Understanding COB vs HID

Olive Drab Green

Well-Known Member
Watts and electrical energy is a form of input. It’s what the light uses, not the plant. The photons are the output energy.

The reason a 200-250w COB will perform like a 600w HPS is because HIDs are incandescent, meaning they use heat to create light by design. Everyone should easily recognize that heating an element up consumes and wastes quite a bit of electricity. It’s why we are switching from normal enhanced incandescent house lights to LED lights. COBs use electroluminescence, whereby a current is passed over/through a phosphor chip creating light in a spectrum correlated to the elements in the chip face. This is how COBs can put out the power of HIDs with less than half the wattage and minimal heat without breaking the Four Laws of Thermodynamics.

Are we all in agreement with this information?
 

nfhiggs

Well-Known Member
Watts and electrical energy is a form of input. It’s what the light uses, not the plant. The photons are the output energy.

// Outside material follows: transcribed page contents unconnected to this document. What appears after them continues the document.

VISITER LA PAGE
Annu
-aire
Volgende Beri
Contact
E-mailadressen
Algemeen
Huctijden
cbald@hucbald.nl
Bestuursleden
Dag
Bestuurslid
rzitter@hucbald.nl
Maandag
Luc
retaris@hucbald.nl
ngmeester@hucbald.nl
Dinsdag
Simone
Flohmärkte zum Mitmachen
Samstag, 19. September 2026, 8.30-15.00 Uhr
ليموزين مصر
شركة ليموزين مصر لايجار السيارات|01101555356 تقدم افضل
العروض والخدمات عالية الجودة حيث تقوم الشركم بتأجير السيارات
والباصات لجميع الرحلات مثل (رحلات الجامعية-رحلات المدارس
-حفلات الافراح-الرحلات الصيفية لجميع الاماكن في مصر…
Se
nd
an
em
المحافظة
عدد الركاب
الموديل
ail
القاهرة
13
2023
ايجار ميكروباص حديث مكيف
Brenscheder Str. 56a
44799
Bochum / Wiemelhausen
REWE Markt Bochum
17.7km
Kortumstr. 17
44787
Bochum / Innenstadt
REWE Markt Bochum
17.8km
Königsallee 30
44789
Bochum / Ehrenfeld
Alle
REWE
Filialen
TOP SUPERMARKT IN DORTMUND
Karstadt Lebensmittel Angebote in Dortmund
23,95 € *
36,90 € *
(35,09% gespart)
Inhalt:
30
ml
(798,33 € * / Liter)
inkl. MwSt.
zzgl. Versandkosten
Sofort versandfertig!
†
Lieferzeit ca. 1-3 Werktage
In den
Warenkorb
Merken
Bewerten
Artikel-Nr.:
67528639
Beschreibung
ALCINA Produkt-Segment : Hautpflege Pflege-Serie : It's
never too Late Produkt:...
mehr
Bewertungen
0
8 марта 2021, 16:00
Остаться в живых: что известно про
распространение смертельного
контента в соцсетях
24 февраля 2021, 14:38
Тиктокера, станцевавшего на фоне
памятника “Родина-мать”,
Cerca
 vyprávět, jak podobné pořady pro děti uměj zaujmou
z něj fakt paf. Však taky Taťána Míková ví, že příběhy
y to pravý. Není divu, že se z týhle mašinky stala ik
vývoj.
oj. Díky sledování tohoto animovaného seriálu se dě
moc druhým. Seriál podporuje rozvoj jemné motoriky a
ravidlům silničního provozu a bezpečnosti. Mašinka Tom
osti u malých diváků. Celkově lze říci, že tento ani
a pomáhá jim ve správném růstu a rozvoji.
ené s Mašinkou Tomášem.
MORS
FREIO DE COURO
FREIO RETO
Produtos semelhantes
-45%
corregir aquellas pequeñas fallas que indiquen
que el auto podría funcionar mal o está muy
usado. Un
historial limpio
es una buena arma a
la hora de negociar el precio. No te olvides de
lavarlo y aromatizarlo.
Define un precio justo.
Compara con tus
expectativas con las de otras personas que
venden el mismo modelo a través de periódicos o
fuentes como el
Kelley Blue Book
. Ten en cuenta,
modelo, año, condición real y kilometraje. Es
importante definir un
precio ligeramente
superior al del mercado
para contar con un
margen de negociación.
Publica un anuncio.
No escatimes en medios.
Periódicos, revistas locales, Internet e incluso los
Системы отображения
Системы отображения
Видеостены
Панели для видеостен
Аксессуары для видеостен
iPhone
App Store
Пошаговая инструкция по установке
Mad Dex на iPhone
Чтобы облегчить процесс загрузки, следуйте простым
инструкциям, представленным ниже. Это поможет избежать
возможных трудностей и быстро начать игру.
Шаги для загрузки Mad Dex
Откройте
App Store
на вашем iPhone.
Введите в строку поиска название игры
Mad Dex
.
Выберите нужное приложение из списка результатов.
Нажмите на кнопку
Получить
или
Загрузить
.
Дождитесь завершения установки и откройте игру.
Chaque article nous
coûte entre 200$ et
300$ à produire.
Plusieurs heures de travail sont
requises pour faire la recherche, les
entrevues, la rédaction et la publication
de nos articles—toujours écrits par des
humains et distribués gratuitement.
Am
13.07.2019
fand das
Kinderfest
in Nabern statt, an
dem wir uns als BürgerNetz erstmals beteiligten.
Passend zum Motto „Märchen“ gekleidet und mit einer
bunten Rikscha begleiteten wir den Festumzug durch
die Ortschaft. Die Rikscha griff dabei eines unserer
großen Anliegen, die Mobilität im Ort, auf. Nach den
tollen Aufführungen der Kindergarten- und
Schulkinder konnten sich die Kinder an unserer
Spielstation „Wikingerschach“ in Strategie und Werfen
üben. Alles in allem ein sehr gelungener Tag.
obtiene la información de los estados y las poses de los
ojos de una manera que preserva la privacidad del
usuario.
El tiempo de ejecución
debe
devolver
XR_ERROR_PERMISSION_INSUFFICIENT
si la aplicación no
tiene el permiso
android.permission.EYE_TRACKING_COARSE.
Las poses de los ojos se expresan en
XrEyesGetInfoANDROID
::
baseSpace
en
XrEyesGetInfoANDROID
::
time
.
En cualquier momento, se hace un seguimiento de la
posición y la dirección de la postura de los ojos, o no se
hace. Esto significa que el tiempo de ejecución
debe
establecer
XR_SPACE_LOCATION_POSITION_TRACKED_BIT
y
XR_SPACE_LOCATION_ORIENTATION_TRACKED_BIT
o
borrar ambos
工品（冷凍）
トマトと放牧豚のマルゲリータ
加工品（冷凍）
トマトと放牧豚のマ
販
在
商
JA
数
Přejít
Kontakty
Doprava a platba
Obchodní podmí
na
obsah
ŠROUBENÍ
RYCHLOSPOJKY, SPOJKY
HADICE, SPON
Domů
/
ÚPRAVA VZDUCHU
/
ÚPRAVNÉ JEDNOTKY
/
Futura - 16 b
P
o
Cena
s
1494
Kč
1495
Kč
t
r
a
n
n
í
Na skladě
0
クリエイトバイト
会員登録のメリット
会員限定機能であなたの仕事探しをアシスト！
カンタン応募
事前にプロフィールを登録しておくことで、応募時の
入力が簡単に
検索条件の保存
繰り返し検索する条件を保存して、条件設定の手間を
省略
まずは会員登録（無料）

The reason a 200-250w COB will perform like a 600w HPS is because HIDs are incandescent, meaning they use heat to create light by design. Everyone should easily recognize that heating an element up consumes and wastes quite a bit of electricity. It’s why we are switching from normal enhanced incandescent house lights to LED lights. COBs use electroluminescence, whereby a current is passed over/through a phosphor chip creating light in a spectrum correlated to the elements in the chip face. This is how COBs can put out the power of HIDs with less than half the wattage and minimal heat without breaking the Four Laws of Thermodynamics.

Are we all in agreement with this information?
HIDs are not incandescent. HIDs are electric arc lights. They discharge an electric arc through a gas, that ionizes and emits light. They do not have a "heating element". They are actually more closely related to fluorescent lights than incandescent lights.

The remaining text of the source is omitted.